Schon seit 1836 stand die Nepomuk-Figur auf der Lechbrücke - gestiftet vom damaligen Lechbrucker Flößermeister Michael Fichtl. Er sollte << das Handwerk segnen und dem Wanderer frommen Sinn verleihen >>, heißt es in den Annalen. Seinen Platz behielt er auch nach dem Neubau der Brücke im Jahr 1905.

1929 bekam er dann Gesellschaft in Form eines steinernen Denkmals eines Lechflößers. In den letzten Kriegstagen 1945 wurde die Brücke gesprengt, beide Figuren versanken im Lech. Der Heilige konnte fast unversehrt geborgen werden, der Flößer aber lag zertrümmert am Grund. Ein Jahr später erhielt Nepomuk seinen Ehrenplatz zurück, 1953 gesellte sich auch wieder ein bis heute zu bewundernder Flößer hinzu.

Vor einigen Jahren jedoch erhielt der Nepomuk eine neue Heimat im Flößermuseum, um ihn vor Witterung und Zerstörung zu schützen. Im Fasching machten sich die Premer einen Spaß aus dem leeren Nepomukhäuschen und << schenkten >> den Lechern einen neuen Nepomuk in Form einer Attrappe.
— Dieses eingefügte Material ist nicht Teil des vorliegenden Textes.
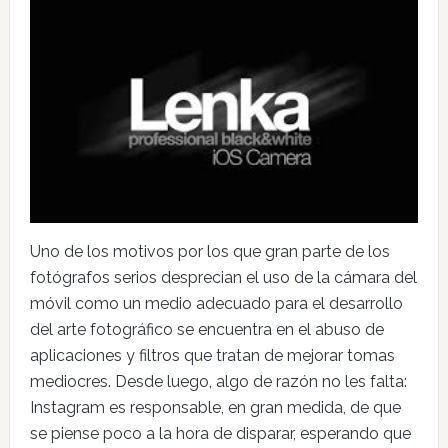
Uno de los motivos por los que gran parte de los
fotógrafos serios desprecian el uso de la cámara del
móvil como un medio adecuado para el desarrollo
del arte fotográfico se encuentra en el abuso de
aplicaciones y filtros que tratan de mejorar tomas
mediocres. Desde luego, algo de razón no les falta:
Instagram es responsable, en gran medida, de que
se piense poco a la hora de disparar, esperando que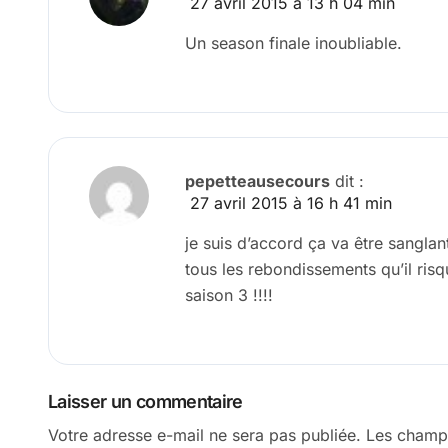
27 avril 2015 à 13 h 04 min
Un season finale inoubliable.
pepetteausecours
dit :
27 avril 2015 à 16 h 41 min
je suis d’accord ça va être sangla
tous les rebondissements qu’il risqu
saison 3 !!!!
Laisser un commentaire
Votre adresse e-mail ne sera pas publiée.
Les champs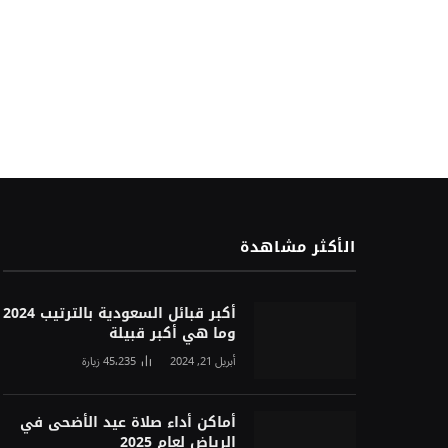
الأكثر مشاهدة
أكبر قبائل السعودية بالترتيب 2024
وما هي أكبر قبيلة
أبريل 21, 2024
45٬235
زيارة
أماكن أداء صلاة عيد الأضحى في
الرياض لعام 2025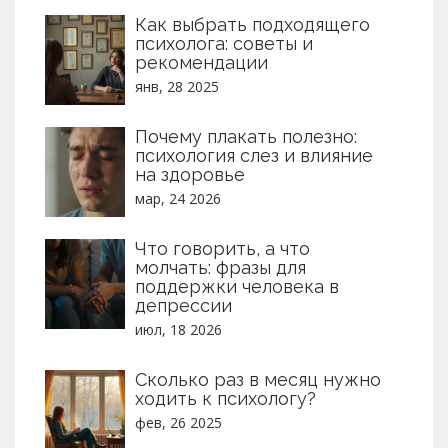
Как выбрать подходящего
психолога: советы и
рекомендации
янв, 28 2025
Почему плакать полезно:
психология слез и влияние
на здоровье
мар, 24 2026
Что говорить, а что
молчать: фразы для
поддержки человека в
депрессии
июл, 18 2026
Сколько раз в месяц нужно
ходить к психологу?
фев, 26 2025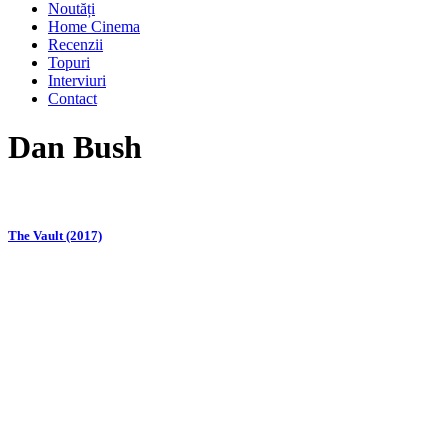
Noutăți
Home Cinema
Recenzii
Topuri
Interviuri
Contact
Dan Bush
The Vault (2017)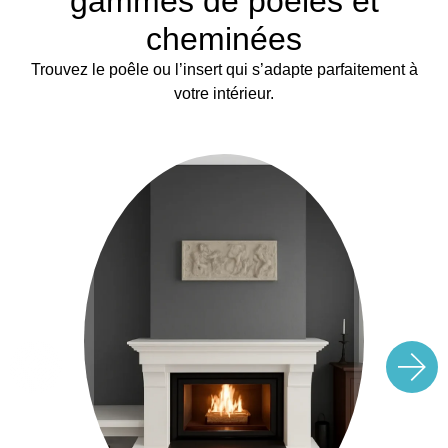
gammes de poêles et
cheminées
Trouvez le poêle ou l’insert qui s’adapte parfaitement à
votre intérieur.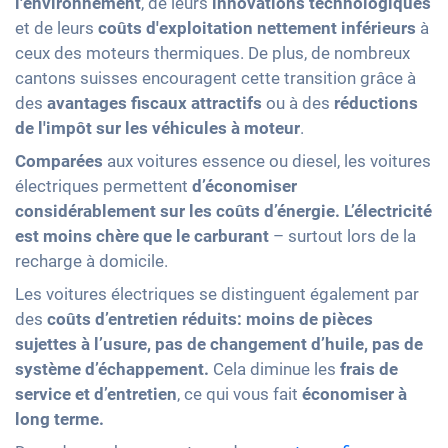
l'environnement
, de leurs
innovations technologiques
et de leurs
coûts d'exploitation nettement inférieurs
à
ceux des moteurs thermiques. De plus, de nombreux
cantons suisses encouragent cette transition grâce à
des
avantages fiscaux attractifs
ou à des
réductions
de l'impôt sur les véhicules à moteur
.
Comparées
aux voitures essence ou diesel, les voitures
électriques permettent
d’économiser
considérablement sur les coûts d’énergie. L’électricité
est moins chère que le carburant
– surtout lors de la
recharge à domicile.
Les voitures électriques se distinguent également par
des
coûts d’entretien réduits:
moins de
pièces
sujettes à l’usure, pas de changement d’huile, pas de
système d’échappement.
Cela diminue les
frais de
service et d’entretien
, ce qui vous fait
économiser à
long terme.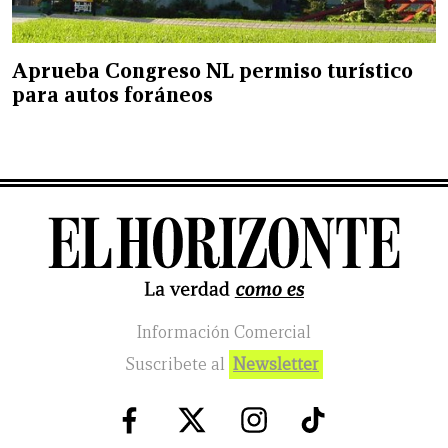
Aprueba Congreso NL permiso turístico
para autos foráneos
Información Comercial
Suscribete al
Newsletter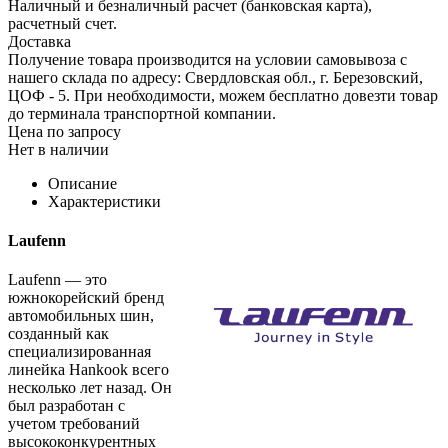
Наличный и безналичный расчет (банковская карта),
расчетный счет.
Доставка
Получение товара производится на условии самовывоза с
нашего склада по адресу: Свердловская обл., г. Березовский,
ЦОФ - 5. При необходимости, можем бесплатно довезти товар
до терминала транспортной компании.
Цена по запросу
Нет в наличии
Описание
Характеристики
Laufenn
Laufenn — это
южнокорейский бренд
автомобильных шин,
созданный как
специализированная
линейка Hankook всего
несколько лет назад. Он
был разработан с
учетом требований
высококонкурентных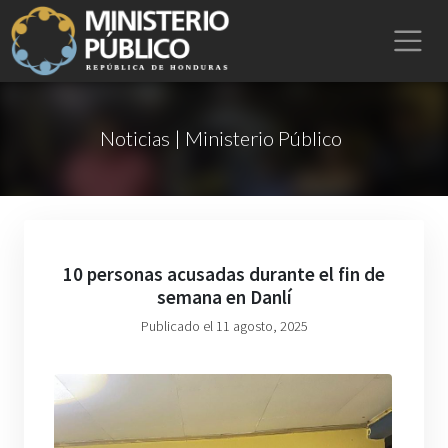
Noticias | Ministerio Público
10 personas acusadas durante el fin de
semana en Danlí
Publicado el 11 agosto, 2025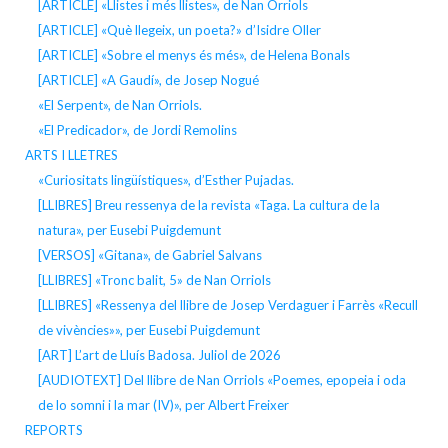
[ARTICLE] «Llistes i més llistes», de Nan Orriols
[ARTICLE] «Què llegeix, un poeta?» d’Isidre Oller
[ARTICLE] «Sobre el menys és més», de Helena Bonals
[ARTICLE] «A Gaudí», de Josep Nogué
«El Serpent», de Nan Orriols.
«El Predicador», de Jordi Remolins
ARTS I LLETRES
«Curiositats lingüístiques», d’Esther Pujadas.
[LLIBRES] Breu ressenya de la revista «Taga. La cultura de la
natura», per Eusebi Puigdemunt
[VERSOS] «Gitana», de Gabriel Salvans
[LLIBRES] «Tronc balit, 5» de Nan Orriols
[LLIBRES] «Ressenya del llibre de Josep Verdaguer i Farrès «Recull
de vivències»», per Eusebi Puigdemunt
[ART] L’art de Lluís Badosa. Juliol de 2026
[AUDIOTEXT] Del llibre de Nan Orriols «Poemes, epopeia i oda
de lo somni i la mar (IV)», per Albert Freixer
REPORTS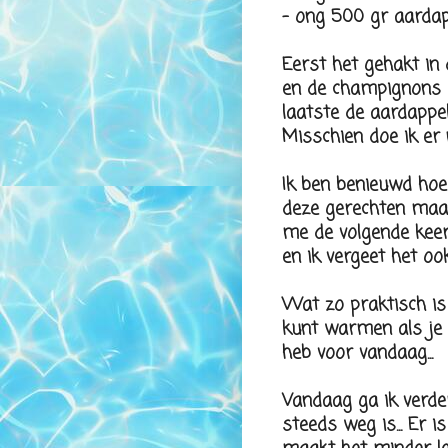
- ong 500 gr aardap
Eerst het gehakt in 
en de champignons e
laatste de aardappel
Misschien doe ik er 
Ik ben benieuwd hoe 
deze gerechten maa
me de volgende keer
en ik vergeet het ook 
Wat zo praktisch is
kunt warmen als je o
heb voor vandaag...
Vandaag ga ik verde
steeds weg is... Er 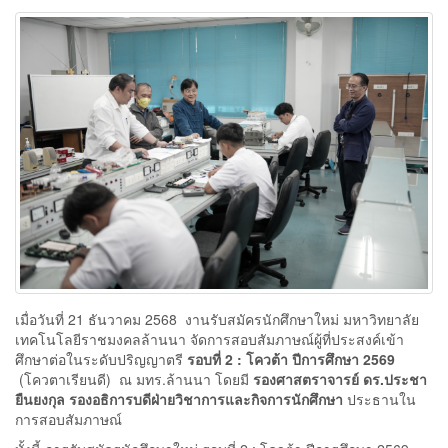
เมื่อวันที่ 21 ธันวาคม 2568 งานรับสมัครนักศึกษาใหม่ มหาวิทยาลัย
เทคโนโลยีราชมงคลล้านนา จัดการสอบสัมภาษณ์ผู้ที่ประสงค์เข้า
ศึกษาต่อในระดับปริญญาตรี
รอบที่ 2 :
โควต้า ปีการศึกษา 2569
(โควตาเรียนดี) ณ มทร.ล้านนา โดยมี
รองศาสตราจารย์ ดร.ประชา
ยืนยงกุล รองอธิการบดีฝ่ายวิชาการและกิจการนักศึกษา
ประธานใน
การสอบสัมภาษณ์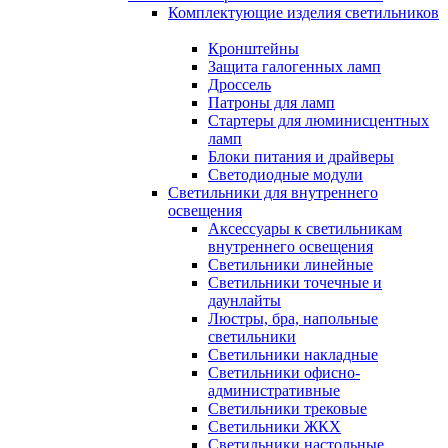
Комплектующие изделия светильников
Кронштейны
Защита галогенных ламп
Дроссель
Патроны для ламп
Стартеры для люминисцентных
ламп
Блоки питания и драйверы
Светодиодные модули
Светильники для внутреннего
освещения
Аксессуары к светильникам
внутреннего освещения
Светильники линейные
Светильники точечные и
даунлайты
Люстры, бра, напольные
светильники
Светильники накладные
Светильники офисно-
административные
Светильники трековые
Светильники ЖКХ
Светильники настольные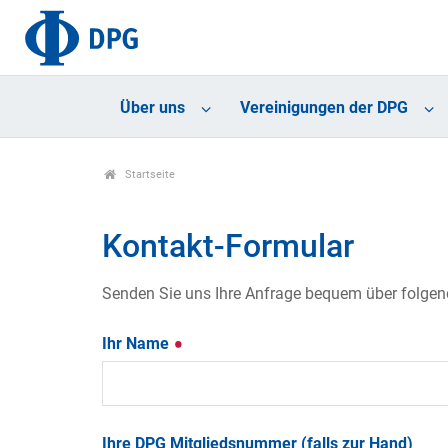
Über uns
Vereinigungen der DPG
Startseite
Kontakt-Formular
Senden Sie uns Ihre Anfrage bequem über folgende
Ihr Name
Ihre DPG Mitgliedsnummer (falls zur Hand)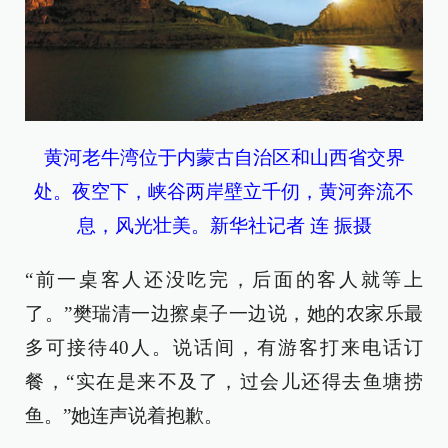
黄河老牛湾位于内蒙古自治区和山西省交界
处。夜空下，峡谷两岸壁立千仞，黄河奔流不
息，风光壮美。新华社记者 连 振摄
“前一桌客人还没吃完，后面的客人就等上
了。”樊瑞清一边擦桌子一边说，她的农家乐最
多可接待40人。说话间，有游客打来电话订
餐，“实在是来不及了，过会儿还得去鱼塘捞
鱼。”她连声说着抱歉。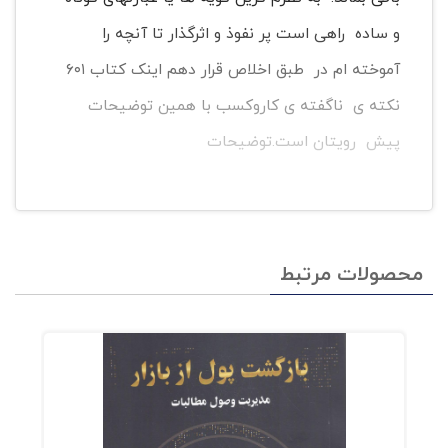
و ساده راهی است پر نفوذ و اثرگذار تا آنچه را
آموخته ام در طبق اخلاص قرار دهم اینک کتاب ۶۰۱
نکته ی ناگفته ی کاروکسب با همین توضیحات
پیش رویتان است.توضیحات
محصولات مرتبط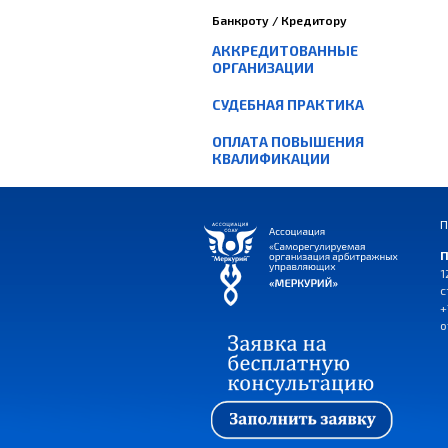
Банкроту / Кредитору
АККРЕДИТОВАННЫЕ
ОРГАНИЗАЦИИ
СУДЕБНАЯ ПРАКТИКА
ОПЛАТА ПОВЫШЕНИЯ
КВАЛИФИКАЦИИ
П
П
1
с
+
o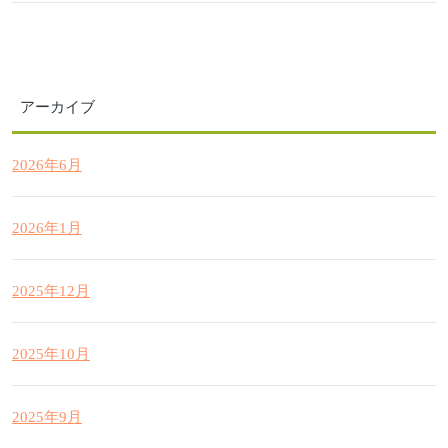
アーカイブ
2026年6月
2026年1月
2025年12月
2025年10月
2025年9月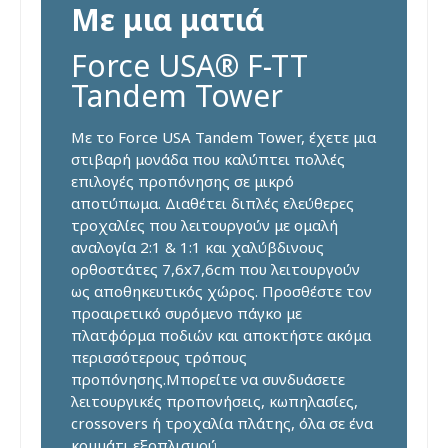
Με μια ματιά
Force USA® F-TT
Tandem Tower
Με το Force USA Tandem Tower, έχετε μια
στιβαρή μονάδα που καλύπτει πολλές
επιλογές προπόνησης σε μικρό
αποτύπωμα. Διαθέτει διπλές ελεύθερες
τροχαλίες που λειτουργούν με ομαλή
αναλογία 2:1 & 1:1 και χαλύβδινους
ορθοστάτες 7,6x7,6cm που λειτουργούν
ως αποθηκευτικός χώρος. Προσθέστε τον
προαιρετικό συρόμενο πάγκο με
πλατφόρμα ποδιών και αποκτήστε ακόμα
περισσότερους τρόπους
προπόνησης.Μπορείτε να συνδυάσετε
λειτουργικές προπονήσεις, κωπηλασίες,
crossovers ή τροχαλία πλάτης, όλα σε ένα
κομμάτι εξοπλισμού.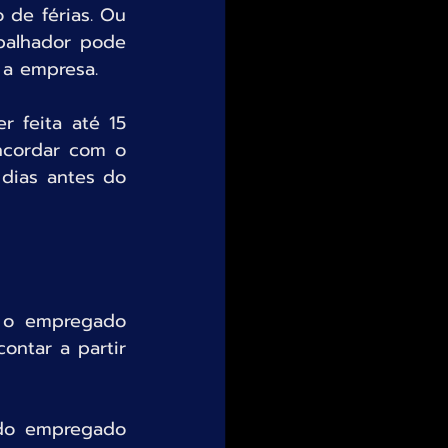
de férias. Ou 
balhador pode 
a a empresa.
 feita até 15 
ncordar com o 
dias antes do 
 o empregado 
ntar a partir 
 do empregado 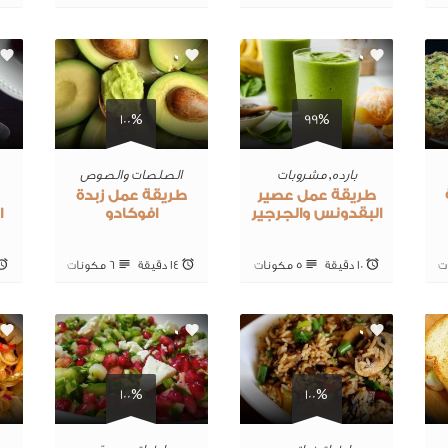
0
0
100%
99%
بارده
,
مشروبات
الصلصات والصوص
طريقة عمل عصير
طريقة عمل زبدة
البقدونس والجرجير
افوكادو
ا
10 ‎دقيقة
5 ‎مكونات
14 ‎دقيقة
6 ‎مكونات
0
0
100%
100%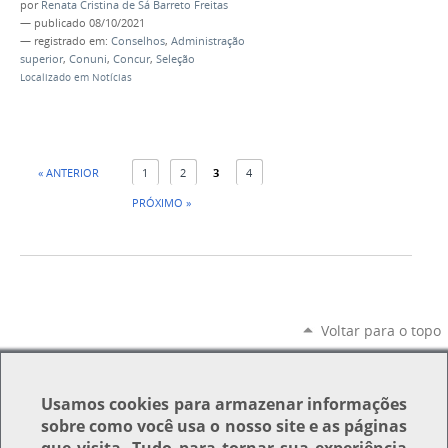
por
Renata Cristina de Sá Barreto Freitas
—
publicado
08/10/2021
— registrado em:
Conselhos
,
Administração
superior
,
Conuni
,
Concur
,
Seleção
Localizado em
Notícias
« ANTERIOR
1
2
3
4
PRÓXIMO »
Voltar para o topo
Usamos
cookies
para armazenar informações
sobre como você usa o nosso site e as páginas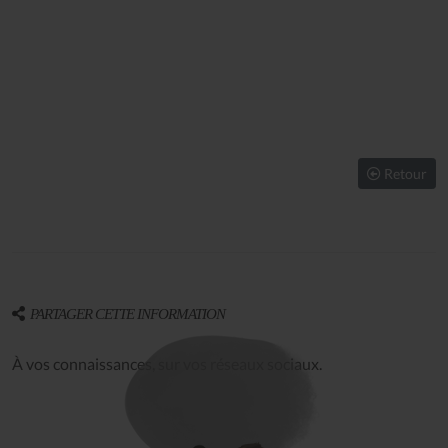
Retour
PARTAGER CETTE INFORMATION
À vos connaissances, sur vos réseaux sociaux.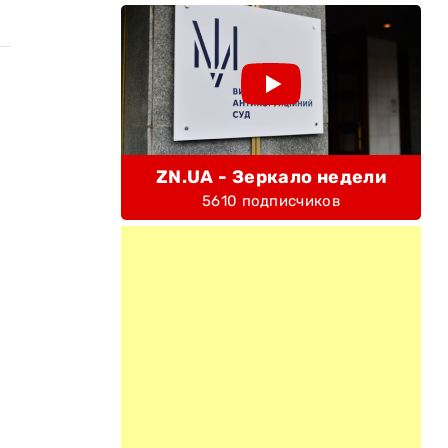
ZN.UA - Зеркало недели
5610 подписчиков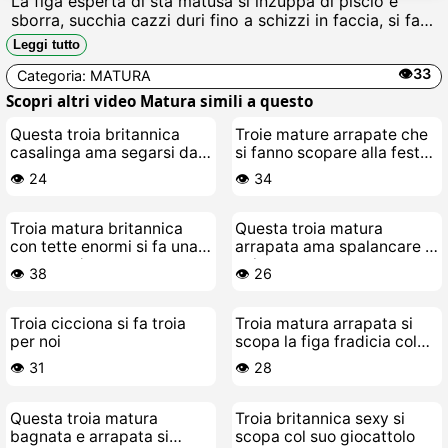
La figa esperta di sta matusa si inzuppa di piscio e
sborra, succhia cazzi duri fino a schizzi in faccia, si fa
scopare profondo e urla mentre le colano i succhi dalla
Leggi tutto
passera gonfia.
👁️33
Categoria:
MATURA
Scopri altri video Matura simili a questo
Questa troia britannica
Troie mature arrapate che
casalinga ama segarsi da
si fanno scopare alla festa
sola come una puttana
del cazzo
👁️ 24
👁️ 34
Troia matura britannica
Questa troia matura
con tette enormi si fa una
arrapata ama spalancare il
scopata da paura
culo
👁️ 38
👁️ 26
Troia cicciona si fa troia
Troia matura arrapata si
per noi
scopa la figa fradicia col
vibratore Hitachi
👁️ 31
👁️ 28
Questa troia matura
Troia britannica sexy si
bagnata e arrapata si
scopa col suo giocattolo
Den Bürgermeistern Herbert Sieber (Prem) und Helmut Angl (Lechbruck) kam so die Idee, gemeinsam für einen neuen Brückenheiligen zu sorgen.

Beauftragt wurde der Unterammergauer Holzschnitzer Georg Meßmer, der in vielen Wochen ein Abbild des heute im Flößermuseum stehenden Nepomuks schuf. Dieser soll beim Brückenfest am Sonntag, 7. August, den kirchlichen Segen von den Geistlichen beider Gemeinden, Pfarrer Günther Bäurle, Max Butz und Thomas Seitz, erhalten. Nach dem Einzug beider Musikkapellen um 9.

30 Uhr beginnt der Festgottesdienst auf der Brücke, danach folgen die Segnung der Figur und das eigentliche Brückenfest. Der Übergang ist an diesem Tag für mehrere Stunden gesperrt. Auf rund 10000 Euro werden die Kosten für die Figur und das neue Häuschen geschätzt. Mit dem Fest und mit Hilfe vieler Spenden soll diese Summe eingebracht werden.